::: GIVEN DATA :::
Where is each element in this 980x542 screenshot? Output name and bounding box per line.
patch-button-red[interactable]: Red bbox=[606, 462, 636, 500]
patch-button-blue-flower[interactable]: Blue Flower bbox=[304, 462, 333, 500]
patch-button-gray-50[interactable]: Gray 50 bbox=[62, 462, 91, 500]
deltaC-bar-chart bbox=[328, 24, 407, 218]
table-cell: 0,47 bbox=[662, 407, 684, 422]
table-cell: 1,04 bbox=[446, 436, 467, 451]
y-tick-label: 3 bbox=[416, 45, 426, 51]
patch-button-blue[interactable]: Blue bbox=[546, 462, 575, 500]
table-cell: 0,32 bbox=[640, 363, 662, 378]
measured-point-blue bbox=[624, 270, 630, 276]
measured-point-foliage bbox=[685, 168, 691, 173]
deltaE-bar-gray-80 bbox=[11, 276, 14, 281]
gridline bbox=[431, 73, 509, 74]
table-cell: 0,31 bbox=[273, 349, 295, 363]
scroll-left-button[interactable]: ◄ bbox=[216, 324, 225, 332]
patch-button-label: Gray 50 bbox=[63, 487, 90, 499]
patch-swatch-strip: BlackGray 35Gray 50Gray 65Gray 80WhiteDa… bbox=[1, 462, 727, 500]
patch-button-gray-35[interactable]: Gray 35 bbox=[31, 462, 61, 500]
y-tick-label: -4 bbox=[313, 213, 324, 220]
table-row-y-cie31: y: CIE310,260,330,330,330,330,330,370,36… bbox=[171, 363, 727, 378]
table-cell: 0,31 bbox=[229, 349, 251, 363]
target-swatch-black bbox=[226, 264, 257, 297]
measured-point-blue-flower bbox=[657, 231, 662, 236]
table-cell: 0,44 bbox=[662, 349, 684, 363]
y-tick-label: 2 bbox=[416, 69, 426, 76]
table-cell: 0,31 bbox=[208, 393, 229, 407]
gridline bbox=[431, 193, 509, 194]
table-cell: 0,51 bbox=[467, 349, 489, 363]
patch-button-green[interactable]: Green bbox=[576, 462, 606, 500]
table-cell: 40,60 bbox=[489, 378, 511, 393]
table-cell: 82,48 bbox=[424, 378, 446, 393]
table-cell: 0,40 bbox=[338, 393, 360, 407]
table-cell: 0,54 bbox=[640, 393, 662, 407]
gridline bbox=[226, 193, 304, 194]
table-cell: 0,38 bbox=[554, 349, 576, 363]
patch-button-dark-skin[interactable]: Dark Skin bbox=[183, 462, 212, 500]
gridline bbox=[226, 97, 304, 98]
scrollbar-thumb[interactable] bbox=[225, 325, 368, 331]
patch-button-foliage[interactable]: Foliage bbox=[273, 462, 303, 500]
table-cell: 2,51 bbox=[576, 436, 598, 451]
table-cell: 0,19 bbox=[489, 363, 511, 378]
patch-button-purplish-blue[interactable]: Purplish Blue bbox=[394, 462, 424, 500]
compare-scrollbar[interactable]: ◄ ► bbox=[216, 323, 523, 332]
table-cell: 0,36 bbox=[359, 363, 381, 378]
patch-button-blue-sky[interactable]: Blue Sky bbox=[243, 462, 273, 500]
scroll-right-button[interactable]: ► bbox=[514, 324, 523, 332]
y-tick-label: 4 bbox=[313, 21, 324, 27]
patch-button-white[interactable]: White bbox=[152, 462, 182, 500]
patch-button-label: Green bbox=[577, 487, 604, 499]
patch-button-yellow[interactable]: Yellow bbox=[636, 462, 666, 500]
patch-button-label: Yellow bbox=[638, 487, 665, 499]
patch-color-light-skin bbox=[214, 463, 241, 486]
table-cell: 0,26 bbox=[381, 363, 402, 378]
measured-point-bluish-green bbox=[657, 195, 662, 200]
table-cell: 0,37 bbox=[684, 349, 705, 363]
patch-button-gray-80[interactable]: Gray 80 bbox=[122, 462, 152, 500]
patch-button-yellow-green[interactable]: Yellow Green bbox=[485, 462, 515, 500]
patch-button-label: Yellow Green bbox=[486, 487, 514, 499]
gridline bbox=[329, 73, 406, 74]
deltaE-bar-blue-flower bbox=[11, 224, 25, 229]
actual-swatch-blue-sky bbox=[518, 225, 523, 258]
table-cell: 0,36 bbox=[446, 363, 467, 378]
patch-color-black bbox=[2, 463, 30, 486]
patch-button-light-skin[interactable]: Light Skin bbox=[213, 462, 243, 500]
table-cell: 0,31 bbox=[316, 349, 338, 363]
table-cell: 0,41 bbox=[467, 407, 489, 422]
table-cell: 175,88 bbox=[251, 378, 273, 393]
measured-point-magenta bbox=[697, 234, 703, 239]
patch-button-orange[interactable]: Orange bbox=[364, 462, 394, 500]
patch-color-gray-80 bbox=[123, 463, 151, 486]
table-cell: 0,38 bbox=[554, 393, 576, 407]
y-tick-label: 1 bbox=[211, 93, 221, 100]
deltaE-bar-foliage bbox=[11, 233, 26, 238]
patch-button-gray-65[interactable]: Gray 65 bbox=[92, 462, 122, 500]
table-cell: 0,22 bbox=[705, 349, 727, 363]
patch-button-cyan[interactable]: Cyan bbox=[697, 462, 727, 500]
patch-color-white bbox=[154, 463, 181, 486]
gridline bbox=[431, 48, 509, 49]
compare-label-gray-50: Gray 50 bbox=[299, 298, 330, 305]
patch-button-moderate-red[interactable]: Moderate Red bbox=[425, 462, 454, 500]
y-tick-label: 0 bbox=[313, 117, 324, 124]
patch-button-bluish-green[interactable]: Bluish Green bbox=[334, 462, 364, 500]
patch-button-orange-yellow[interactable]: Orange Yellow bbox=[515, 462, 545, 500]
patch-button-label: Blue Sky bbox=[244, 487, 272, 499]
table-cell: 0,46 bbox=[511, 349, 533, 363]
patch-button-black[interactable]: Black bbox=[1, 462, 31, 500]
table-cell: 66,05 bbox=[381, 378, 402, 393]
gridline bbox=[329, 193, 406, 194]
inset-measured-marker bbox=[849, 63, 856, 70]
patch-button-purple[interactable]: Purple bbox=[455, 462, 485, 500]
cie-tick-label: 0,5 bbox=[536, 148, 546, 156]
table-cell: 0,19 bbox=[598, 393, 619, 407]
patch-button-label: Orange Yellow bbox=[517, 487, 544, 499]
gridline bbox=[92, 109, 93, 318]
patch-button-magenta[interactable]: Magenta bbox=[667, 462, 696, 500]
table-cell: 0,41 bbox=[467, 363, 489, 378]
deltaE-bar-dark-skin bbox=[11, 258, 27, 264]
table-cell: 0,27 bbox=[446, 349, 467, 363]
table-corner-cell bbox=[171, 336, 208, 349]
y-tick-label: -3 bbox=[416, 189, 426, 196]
:::
■ **WHAT YOU WILL DO**: How many of the lines above include the string "compare"? Give only the number.

■ **EXERCISE OUTPUT**: 2